MB&F have boldly ventured beyond watches in the past, but Kelys and Chirp marks the disruptive brand’s first automaton.
MB&F doesn’t just make watches, its machines extend to robot desk clocks (through ‘friend’ L’Epee), a pen fit for space and starship music boxes more likely to play renditions of John Williams’ Star Wars soundtrack than the Blue Danube.
Its latest co-creation with music box specialist Reuge (and automata expert Nicolas Court) is not another music box but the brand’s first automaton, those marvelous sculptures brought to life using mechanical means.
Kelys and Chirp is a ‘crawling’ tortoise which hides a secret; its uppermost leather-clad scute pops up to reveal a singing bird automaton with articulated beak, wings and tail that dances around as it ‘chirps’ its tuneful song. Pushing Kelys’ tail down sets it off on a 35cm walk and prepares Chirp for a recital, flipping the tail up sets Chirp off, allowing Kelys to rest.
What is perhaps surprising about Kelys (from the ancient Greek tortoise-based instrument Chelys) and Chirp is that none of the fundamentals are particularly new in themselves, what is new is the combination of those elements.

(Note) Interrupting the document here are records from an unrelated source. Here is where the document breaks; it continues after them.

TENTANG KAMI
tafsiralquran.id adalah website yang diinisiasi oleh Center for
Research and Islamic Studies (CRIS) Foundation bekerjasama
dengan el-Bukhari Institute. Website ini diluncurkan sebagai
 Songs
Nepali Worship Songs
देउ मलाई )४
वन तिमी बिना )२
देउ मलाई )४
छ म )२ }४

Watchmaker Raul Pagès’ first professional creation was a white gold diamond and sapphire-set automaton tortoise that appear to crawl by means of a mechanical movement and singing bird automaton were a perennial favourite as far back as the 16th Century when Pierre Jaquet Droz mastered his craft.

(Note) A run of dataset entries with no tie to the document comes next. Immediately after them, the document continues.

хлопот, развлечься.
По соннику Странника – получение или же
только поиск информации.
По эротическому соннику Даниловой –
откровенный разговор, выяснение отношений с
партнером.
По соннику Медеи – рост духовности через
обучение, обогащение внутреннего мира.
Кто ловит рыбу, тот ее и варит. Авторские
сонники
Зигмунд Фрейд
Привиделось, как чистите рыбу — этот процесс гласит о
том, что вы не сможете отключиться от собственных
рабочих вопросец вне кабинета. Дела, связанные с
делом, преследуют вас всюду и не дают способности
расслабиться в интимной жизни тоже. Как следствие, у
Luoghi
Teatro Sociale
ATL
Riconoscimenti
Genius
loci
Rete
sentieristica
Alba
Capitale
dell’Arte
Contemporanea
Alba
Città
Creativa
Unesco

What Reuge and Nicolas Court have achieved is bringing together two separate mechanisms and having one control the other, there’s even an onboard sensor to prevent the whole thing tumbling off the edge of a tabletop.

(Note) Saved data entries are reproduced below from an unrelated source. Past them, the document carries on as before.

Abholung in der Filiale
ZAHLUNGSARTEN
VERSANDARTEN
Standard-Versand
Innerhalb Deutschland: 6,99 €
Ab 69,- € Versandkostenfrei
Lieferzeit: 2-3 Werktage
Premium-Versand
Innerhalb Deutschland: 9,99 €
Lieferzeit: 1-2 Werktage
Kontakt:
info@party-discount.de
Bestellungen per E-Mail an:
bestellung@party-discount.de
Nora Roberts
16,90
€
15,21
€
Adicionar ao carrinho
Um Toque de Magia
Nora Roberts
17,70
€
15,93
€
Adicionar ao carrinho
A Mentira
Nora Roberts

Whilst Chirp is formed of 18ct white gold, Kelys’ shell, legs and head are milled from brass and rhodium-plated before being set with onyx eyes and calfskin leather covering the 12 scutes of its shell. Inside is a movement with an elliptical gear train to present the appearance of a more natural, irregular gait. In reality it’s not the legs that propel Kelys forward but an arrangement of wheels hidden beneath the carapace. Kelys is formed from 100 components but is controlled by the more complex singing bird mechanism of Chirp. The bird consists a 30 separate components alone whilst a further 90 make up the miniature double bellows which give Chirp its, well, chirp.